I know delta E is close to delta H, so using delta H = delta E + PdeltaV, I get PdeltaV = 0. I also know that work = -PdeltaV, but that would mean that 0 work was done. I know that this is logically impossible, because the piston would have to move. What equation(s) should I use?
To calculate the work involved in the reaction, you can use the equation:
Work = -P × ΔV
In this case, since the vessel has a mobile, frictionless piston, the pressure-volume work can be expressed as:
Work = -ΔnRT
where Δn is the change in the number of moles of gas, R is the ideal gas constant, and T is the temperature.
To find the change in the number of moles (Δn), you can use stoichiometry based on the balanced equation for the reaction:
H2(g) + 1/2O2(g) → H2O(g)
From the balanced equation, you can see that 1 mole of H2 produces 1 mole of H2O. Therefore, for a reaction producing 10.000 moles of H2O, the change in the number of moles (Δn) is also 10.000 moles.
Now, you need to determine the value for R and the temperature (T). The value of R depends on the units you are using. In this case, since you're working with kJ and kJ/mol, you should use the value R = 0.0083145 kJ/(mol·K). The temperature (T) needs to be provided in Kelvin (K).
Once you have the values for Δn, R, and T, you can substitute them into the equation for work to calculate the actual work involved in the reaction.

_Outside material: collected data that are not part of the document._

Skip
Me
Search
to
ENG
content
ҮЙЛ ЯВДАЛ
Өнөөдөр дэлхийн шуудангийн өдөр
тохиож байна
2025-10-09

To calculate the work involved in this reaction, you need to consider the equation:
ΔH = ΔE + PΔV
where ΔH is the enthalpy change, ΔE is the change in internal energy, P is the pressure, and ΔV is the change in volume.
Now, in this case, you mentioned that the reaction is taking place in a vessel with a mobile, frictionless piston. This means that the reaction involves a change in volume, and therefore, there is work being done by the system on the surroundings or vice versa.

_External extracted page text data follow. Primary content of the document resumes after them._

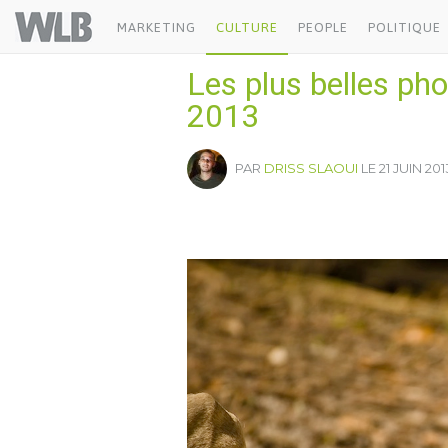
Welovebuzz
MARKETING
CULTURE
PEOPLE
POLITIQUE
Les plus belles ph
2013
PAR
DRISS SLAOUI
LE 21 JUIN 2013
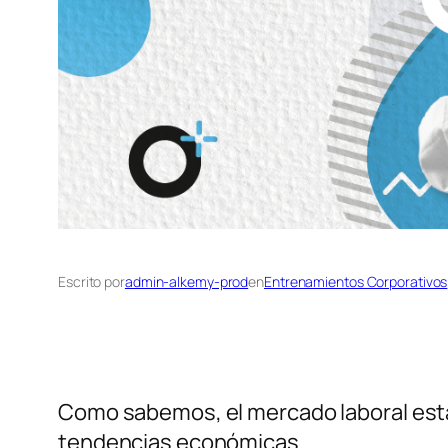
Escrito por
admin-alkemy-prod
en
Entrenamientos Corporativos
Como sabemos, el mercado laboral está 
tendencias económicas.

To calculate the work, you need to determine the change in volume (ΔV) and the pressure (P).
Since the reaction involves gases, you can use the ideal gas law, PV = nRT, to relate pressure, volume, and the number of moles.

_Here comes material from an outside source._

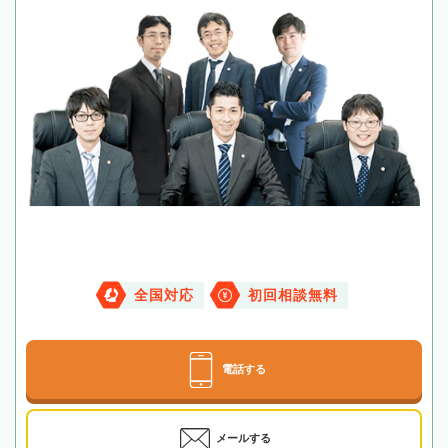
全国対応
初回相談無料
電話する
メールする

Given that the reaction produces 10.000 mol of H2O, and assuming all other gases are ideal, you can calculate the initial and final volumes of the gases using the ideal gas law.
The initial volume can be calculated using the initial number of moles of H2 and O2, and the final volume can be calculated using the final number of moles of H2O.
Once you have the initial and final volumes, you can determine the change in volume (ΔV) by subtracting the initial volume from the final volume.
Now, since the reaction is carried out in a mobile, frictionless piston, the pressure (P) will be constant throughout the process. Therefore, you can use the constant pressure (ΔP = 0) to simplify the equation:
ΔH = ΔE + PΔV
ΔH = ΔE
This means that the enthalpy change (ΔH) is equal to the change in internal energy (ΔE), which indicates that no work is done because there is no change in volume.
So, in this case, the equation you described, work = -PΔV, is not applicable because there is no change in volume (ΔV = 0), and therefore, the work involved is indeed zero.
In summary, for a reaction carried out in a vessel with a mobile, frictionless piston, if there is no change in volume, the work involved is zero.